Улица была широкая, пустынная, снег тихо падал на снег; я-оно бежало через скрытый в темноте чужой город, двери закрыты, ставни захлопнуты, нигде ни души, один-единственный фонарь на перекрестке, сам перекресток тоже пустой, один только шелест ветра, треск мерзлоты под ботинками и хриплое дыхание — я-оно гонится за человеком в желтом пальто.
Улица была прямой словно стрела, но проходившей по холмистой местности — все время вверх-вниз, человек появлялся и исчезал за очередной вершиной, я-оно боялось, что где-нибудь он свернет, спрячется в тени — но нет, тот мчался прямо, даже не слишком часто оглядываясь за собой, у него имелась конкретная цель, вслепую он не удирал..

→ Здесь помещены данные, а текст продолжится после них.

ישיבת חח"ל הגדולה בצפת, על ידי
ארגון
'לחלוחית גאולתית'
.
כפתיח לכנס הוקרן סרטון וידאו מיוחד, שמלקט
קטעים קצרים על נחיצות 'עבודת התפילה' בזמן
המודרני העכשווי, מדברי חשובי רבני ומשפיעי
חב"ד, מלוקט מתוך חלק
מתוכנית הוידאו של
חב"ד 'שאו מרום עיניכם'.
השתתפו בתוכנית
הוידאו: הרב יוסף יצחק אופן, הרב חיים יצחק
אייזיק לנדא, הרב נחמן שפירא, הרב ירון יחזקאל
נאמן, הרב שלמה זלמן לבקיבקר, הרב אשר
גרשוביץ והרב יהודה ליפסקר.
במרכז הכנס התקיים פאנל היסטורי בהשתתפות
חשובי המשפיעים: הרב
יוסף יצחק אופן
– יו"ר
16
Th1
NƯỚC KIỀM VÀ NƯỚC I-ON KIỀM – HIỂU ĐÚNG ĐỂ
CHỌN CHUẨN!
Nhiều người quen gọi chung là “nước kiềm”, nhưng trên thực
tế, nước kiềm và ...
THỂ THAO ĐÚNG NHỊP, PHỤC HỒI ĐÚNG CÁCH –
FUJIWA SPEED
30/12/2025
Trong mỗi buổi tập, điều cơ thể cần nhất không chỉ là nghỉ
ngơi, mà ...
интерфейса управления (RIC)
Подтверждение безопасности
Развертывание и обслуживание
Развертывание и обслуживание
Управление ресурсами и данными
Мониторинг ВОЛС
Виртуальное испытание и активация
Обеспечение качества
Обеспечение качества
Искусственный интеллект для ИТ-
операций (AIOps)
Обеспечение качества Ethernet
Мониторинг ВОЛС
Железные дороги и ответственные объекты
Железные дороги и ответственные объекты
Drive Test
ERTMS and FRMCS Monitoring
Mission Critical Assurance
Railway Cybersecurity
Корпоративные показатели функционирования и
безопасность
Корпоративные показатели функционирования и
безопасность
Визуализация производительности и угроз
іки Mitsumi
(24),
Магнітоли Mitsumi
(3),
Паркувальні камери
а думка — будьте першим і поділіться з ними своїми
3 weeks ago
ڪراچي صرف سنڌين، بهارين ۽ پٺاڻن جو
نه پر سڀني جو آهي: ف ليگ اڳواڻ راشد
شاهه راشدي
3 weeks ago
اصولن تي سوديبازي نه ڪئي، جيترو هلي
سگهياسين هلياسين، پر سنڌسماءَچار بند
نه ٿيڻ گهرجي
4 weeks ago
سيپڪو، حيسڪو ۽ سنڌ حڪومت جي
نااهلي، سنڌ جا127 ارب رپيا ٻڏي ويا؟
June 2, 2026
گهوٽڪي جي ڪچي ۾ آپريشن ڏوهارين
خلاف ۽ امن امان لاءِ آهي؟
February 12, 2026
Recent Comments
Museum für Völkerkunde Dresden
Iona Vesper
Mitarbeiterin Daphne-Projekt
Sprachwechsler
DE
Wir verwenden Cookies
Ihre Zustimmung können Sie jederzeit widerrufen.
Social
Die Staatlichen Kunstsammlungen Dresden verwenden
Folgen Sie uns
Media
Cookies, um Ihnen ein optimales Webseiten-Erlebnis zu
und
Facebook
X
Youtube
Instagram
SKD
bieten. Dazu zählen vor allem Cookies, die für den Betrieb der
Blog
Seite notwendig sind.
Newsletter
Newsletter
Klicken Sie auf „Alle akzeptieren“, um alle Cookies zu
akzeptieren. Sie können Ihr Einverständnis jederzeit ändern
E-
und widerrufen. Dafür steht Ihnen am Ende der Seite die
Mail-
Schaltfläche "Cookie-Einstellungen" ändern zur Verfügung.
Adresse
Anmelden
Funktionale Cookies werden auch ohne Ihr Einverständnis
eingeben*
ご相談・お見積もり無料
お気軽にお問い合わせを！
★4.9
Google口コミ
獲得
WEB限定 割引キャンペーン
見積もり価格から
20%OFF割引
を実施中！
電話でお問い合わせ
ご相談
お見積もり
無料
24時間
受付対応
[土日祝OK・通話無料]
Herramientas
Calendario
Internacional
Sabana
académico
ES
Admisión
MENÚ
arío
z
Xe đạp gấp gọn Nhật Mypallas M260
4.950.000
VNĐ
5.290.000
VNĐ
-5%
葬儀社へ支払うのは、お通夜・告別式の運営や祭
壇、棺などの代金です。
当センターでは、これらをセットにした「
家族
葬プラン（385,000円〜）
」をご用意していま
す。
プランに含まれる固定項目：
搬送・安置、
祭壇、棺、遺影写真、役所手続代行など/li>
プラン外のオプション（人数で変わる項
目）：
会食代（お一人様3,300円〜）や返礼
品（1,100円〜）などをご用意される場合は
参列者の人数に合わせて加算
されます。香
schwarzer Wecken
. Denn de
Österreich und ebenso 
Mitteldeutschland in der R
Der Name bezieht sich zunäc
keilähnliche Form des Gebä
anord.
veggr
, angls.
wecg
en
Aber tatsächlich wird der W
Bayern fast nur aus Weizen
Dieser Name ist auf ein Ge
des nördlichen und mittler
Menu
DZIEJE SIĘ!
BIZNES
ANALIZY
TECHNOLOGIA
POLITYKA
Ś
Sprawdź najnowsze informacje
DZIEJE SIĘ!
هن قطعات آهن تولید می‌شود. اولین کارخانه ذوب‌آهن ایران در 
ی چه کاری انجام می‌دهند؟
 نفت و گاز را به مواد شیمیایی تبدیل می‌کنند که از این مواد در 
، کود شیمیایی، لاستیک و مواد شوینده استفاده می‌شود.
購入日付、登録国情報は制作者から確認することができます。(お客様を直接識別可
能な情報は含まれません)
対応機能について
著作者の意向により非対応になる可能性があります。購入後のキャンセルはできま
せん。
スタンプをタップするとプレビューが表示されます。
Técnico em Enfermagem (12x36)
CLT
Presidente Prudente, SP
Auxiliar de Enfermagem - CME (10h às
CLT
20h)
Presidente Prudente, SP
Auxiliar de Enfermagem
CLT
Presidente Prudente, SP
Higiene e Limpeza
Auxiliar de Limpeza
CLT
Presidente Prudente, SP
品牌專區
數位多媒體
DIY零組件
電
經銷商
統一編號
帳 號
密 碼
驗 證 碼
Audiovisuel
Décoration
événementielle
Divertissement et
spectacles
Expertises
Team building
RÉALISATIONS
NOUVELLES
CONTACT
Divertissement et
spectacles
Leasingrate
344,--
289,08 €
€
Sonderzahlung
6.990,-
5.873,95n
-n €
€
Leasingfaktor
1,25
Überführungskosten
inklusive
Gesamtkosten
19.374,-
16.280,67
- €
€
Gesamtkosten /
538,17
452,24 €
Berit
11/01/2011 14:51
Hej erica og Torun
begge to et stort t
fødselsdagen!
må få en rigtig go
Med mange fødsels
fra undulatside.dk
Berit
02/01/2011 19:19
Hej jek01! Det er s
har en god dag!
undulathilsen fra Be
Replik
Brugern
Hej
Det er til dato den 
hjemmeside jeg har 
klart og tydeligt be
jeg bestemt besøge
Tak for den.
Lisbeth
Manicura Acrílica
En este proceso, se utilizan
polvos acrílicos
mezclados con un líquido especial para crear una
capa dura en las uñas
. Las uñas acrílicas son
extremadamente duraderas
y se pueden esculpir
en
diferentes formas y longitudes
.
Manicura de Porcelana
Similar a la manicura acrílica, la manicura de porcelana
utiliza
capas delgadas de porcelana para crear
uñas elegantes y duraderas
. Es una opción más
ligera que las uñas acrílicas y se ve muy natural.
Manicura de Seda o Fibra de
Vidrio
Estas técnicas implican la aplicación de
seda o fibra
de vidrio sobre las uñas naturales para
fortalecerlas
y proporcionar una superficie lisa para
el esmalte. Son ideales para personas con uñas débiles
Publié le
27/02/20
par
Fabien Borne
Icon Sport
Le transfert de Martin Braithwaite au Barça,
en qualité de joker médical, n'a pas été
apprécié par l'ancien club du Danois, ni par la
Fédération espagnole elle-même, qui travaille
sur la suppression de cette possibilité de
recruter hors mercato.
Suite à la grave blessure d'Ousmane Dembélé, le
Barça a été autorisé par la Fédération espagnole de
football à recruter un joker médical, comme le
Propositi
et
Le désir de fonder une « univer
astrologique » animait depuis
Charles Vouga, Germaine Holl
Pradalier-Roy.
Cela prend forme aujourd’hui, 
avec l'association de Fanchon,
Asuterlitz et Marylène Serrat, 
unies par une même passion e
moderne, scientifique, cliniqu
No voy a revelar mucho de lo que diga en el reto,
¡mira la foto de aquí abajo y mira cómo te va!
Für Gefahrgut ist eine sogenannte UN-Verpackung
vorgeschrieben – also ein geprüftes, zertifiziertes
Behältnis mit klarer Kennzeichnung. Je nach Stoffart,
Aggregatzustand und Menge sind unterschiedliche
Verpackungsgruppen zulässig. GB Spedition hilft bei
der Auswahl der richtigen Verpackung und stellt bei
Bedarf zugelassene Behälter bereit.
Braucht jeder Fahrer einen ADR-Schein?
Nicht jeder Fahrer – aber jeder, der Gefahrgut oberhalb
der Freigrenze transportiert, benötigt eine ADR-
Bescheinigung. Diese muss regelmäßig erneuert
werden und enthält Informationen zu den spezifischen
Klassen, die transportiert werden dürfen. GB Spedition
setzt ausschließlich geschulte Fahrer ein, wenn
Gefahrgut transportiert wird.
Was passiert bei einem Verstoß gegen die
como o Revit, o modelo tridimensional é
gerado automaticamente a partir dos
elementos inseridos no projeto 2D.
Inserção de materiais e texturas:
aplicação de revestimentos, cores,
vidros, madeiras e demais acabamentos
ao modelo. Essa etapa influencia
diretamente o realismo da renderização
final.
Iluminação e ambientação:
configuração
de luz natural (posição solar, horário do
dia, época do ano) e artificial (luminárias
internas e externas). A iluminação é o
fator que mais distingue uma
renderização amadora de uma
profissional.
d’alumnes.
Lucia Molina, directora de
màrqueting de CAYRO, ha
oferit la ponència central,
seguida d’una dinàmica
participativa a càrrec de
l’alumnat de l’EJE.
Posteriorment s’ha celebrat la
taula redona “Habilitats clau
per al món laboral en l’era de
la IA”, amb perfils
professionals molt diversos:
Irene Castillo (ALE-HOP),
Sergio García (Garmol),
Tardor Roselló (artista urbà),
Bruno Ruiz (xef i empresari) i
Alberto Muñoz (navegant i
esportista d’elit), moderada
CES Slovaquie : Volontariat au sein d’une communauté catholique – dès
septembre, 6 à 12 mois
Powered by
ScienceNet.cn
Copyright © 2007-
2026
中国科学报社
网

Понятным это стало лишь тогда, когда температура воздуха упала настолько, что хриплое дыхание перешло в душащий кашель, и мороз вонзился в горло винтообразной сосулькой — а человек в желтом пальто бежал прямо в объятия люта.
Вдоль всего приречного бульвара горело всего несколько фонарей, из глубины поперечной улицы растекался желтоватый отсвет; блеск льда пробивался сквозь падающий снег и летне-зимний предрассветный полумрак. Лют перемерзал над бульваром от одного дома к другому, повиснув на высоте второго или третьего этажа. Из мостовой там вырастали снежные иголки, воздух дрожал, деформируемый неземным холодом. Удивительно прозрачные сосульки свешивались под ледовым созданием словно хрустальная борода, будто перевернутое поле стеклянной пшеницы.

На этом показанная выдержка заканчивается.